Steve Emery wants people in the bottled water business to know there is a different way.
A way to be environmentally minded and profitable at the same time.
A way where recycled-based packaging helps set the tone for sustainability.
Culver, population 1,300-and-some, is an out-of-the-way place in Oregon and home to Emery's EartH20 brand, which sells its bottled water throughout the Northwest.
The company, while small by some standards, is a big employer in the little town.
“We've been in the bottled water business for a long time and our vision has been to change the industry,” said Emery, CEO and co-owner. “Ours is to set a pathway to show other companies that it can be done and hopefully they duplicate what we're doing.”
EartH20's location is no accident as the company sources its water from the Deschutes Valley Water District's Opal Springs, which has a reputation for purity.
“It may be as old as 2,000 years old. When we bottle it, it's the first time it's seen sunlight in a long, long time. The water is a great story. The company is a great story. Our sustainability initiative is a great story. It fits in really well as the whole puzzle goes together. You can't have one without the other,” Emery said. “We're a natural spring water.”
EartH20 has enjoyed a two-decade history of providing bottled water, but the company's sustainability journey with its packaging only has been evolving in recent years.
The company used to have empty bottles trucked to its plant constantly, first virgin resin bottles and then, about four years ago, 100-percent recycled content bottles.

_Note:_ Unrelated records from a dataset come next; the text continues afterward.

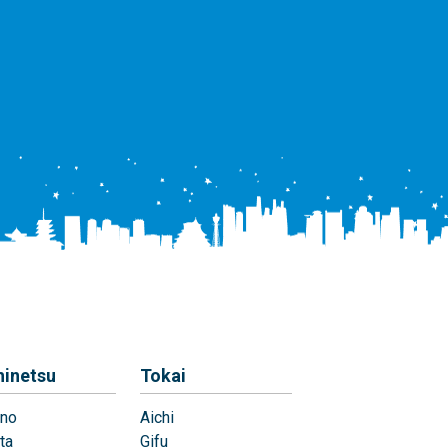
hinetsu
Tokai
no
Aichi
ta
Gifu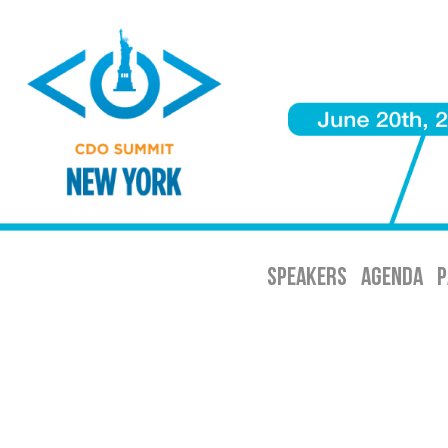
SPEAKERS
AGENDA
P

It was then about three years ago that the company invested in blow molding machines and started buying recycled PET preforms to cut down on transportation. Another year passed before EartH20 made another investment to start making its own recycled PET preforms.
Now the company has said it has gone even further this year by being able to source recycled flake from Orpet LLC, a St. Helens, Ore.-based plastic recycler that reprocesses post-consumer PET captured through the state's bottle bill program.